INSTRUCTIONS TO FOLLOW:
Copy each line in the data below that contains the word "Organza".

BEGIN PROVIDED ENTRIES

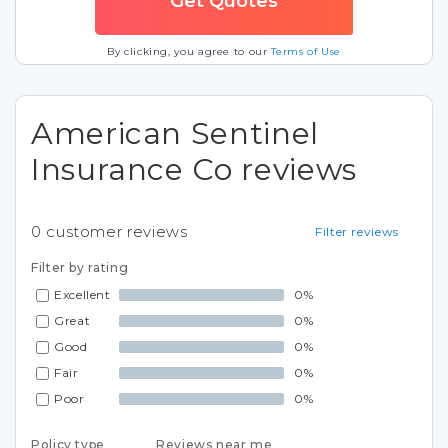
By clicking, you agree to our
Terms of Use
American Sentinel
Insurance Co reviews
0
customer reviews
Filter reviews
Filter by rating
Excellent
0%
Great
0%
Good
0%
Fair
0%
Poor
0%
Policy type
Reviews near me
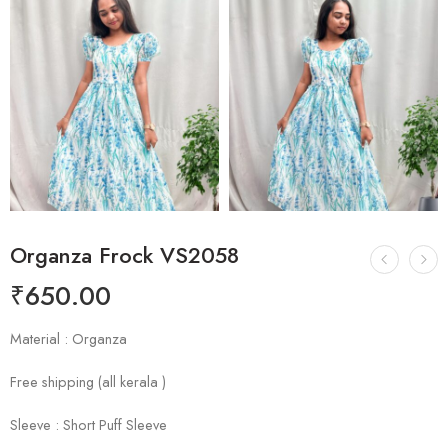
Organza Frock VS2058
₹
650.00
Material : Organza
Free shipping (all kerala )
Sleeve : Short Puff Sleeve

END PROVIDED ENTRIES
BEGIN PROVIDED ENTRIES

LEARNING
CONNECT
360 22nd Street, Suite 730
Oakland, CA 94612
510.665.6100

END PROVIDED ENTRIES

ANSWER FOR THE TASK:
Organza Frock VS2058
Material : Organza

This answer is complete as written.